I am a first-year Ph.D. student at the Max Planck ETH Center for Learning Systems, jointly supervised by Prof. Fisher Yu and Prof. Bernt Schiele. Currently, I am working in the Visual Intelligence and Systems group at the Computer Vision Lab (ETH Zurich). My research interests lie in the area of computer vision and the robustness of deep learning solutions.
I received my Master’s degree in Robotics, Systems and Control from ETH Zurich in 2021, and my Bachelor’s degree in Automation Engineering from the Politecnico di Milano in 2018. In 2020, I worked for one year as a Student Researcher at Google.
MSc in Robotics, Systems and Control, 2021
BSc in Automation Engineering, 2018
Politecnico di Milano
Transferring the style from one image onto another is a popular and widely studied task in computer vision. Yet, learning-based style transfer in the 3D setting remains a largely unexplored problem. To our knowledge, we propose the first learning-based approach for style transfer between 3D objects providing disentangled content and style representations. Our method allows to combine the content and style of a source and target 3D model to generate a novel shape that resembles in style the target while retaining the source content.

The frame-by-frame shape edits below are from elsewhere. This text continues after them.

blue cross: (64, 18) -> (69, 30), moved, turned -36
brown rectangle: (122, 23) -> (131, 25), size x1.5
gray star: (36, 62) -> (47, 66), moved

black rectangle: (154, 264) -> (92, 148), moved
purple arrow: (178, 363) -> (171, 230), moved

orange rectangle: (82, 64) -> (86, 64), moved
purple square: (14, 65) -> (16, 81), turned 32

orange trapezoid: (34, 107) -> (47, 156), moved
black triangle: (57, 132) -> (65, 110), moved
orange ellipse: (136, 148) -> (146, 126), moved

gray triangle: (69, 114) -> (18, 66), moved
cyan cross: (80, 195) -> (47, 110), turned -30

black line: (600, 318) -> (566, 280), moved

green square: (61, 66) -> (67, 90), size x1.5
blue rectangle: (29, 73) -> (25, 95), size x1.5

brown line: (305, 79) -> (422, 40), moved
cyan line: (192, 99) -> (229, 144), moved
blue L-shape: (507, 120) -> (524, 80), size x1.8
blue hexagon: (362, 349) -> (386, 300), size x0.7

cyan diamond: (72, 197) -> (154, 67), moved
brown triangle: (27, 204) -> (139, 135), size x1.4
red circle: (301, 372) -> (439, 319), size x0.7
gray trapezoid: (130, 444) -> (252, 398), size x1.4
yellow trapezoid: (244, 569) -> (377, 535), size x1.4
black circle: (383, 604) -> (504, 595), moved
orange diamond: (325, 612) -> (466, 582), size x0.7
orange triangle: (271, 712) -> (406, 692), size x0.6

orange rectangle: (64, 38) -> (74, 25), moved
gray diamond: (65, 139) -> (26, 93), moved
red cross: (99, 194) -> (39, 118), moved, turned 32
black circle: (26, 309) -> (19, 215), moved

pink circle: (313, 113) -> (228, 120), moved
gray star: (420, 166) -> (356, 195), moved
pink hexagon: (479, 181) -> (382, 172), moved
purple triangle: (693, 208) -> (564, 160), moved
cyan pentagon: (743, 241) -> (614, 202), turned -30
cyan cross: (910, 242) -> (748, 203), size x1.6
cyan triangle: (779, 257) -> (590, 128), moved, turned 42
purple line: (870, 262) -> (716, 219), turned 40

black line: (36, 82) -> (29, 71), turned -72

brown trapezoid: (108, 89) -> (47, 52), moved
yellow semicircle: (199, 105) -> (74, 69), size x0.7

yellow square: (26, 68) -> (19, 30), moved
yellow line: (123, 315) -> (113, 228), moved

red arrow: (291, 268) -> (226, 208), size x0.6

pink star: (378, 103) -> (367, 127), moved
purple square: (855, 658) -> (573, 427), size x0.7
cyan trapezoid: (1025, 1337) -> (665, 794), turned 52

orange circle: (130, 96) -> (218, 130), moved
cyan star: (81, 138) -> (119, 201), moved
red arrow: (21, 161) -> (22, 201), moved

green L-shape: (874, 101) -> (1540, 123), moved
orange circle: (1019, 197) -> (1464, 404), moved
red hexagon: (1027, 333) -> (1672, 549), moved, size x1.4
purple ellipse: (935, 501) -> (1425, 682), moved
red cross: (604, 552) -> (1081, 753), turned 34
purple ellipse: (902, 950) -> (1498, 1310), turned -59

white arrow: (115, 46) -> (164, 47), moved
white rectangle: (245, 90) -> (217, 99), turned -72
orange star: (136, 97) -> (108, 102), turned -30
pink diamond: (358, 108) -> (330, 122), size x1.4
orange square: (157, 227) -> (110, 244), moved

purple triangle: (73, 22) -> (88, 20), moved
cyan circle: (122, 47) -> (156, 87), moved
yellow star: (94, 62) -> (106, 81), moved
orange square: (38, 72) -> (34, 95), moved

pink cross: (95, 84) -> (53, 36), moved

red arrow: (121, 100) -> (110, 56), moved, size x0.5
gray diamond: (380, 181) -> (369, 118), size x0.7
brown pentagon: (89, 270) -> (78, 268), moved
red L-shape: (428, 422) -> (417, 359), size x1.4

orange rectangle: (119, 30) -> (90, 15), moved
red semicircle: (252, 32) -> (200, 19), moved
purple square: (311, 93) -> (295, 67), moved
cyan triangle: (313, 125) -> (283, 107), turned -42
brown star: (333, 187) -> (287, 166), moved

Domain generalization aims at training machine learning models to perform robustly across different and unseen domains. Several recent methods use multiple datasets to train models to extract domain-invariant features, hoping to generalize to unseen domains. Instead, first we explicitly collect domain-dependant representations and use these representations to map domains in a shared latent space, where membership to a domain can be measured by means of a distance function. We propose to infer properties of an unseen domain as a linear combination of the known ones.
Neural networks predictions are unreliable when the input sample is out of the training distribution or corrupted by noise. Being able to detect such failures automatically is fundamental to integrate deep learning algorithms into robotics. We propose a novel framework for uncertainty estimation. Based on Bayesian belief networks and Monte-Carlo sampling, our framework not only fully models the different sources of prediction uncertainty, but also incorporates prior data information, e.g. sensor noise. We show theoretically that this gives us the ability to capture uncertainty better than existing methods.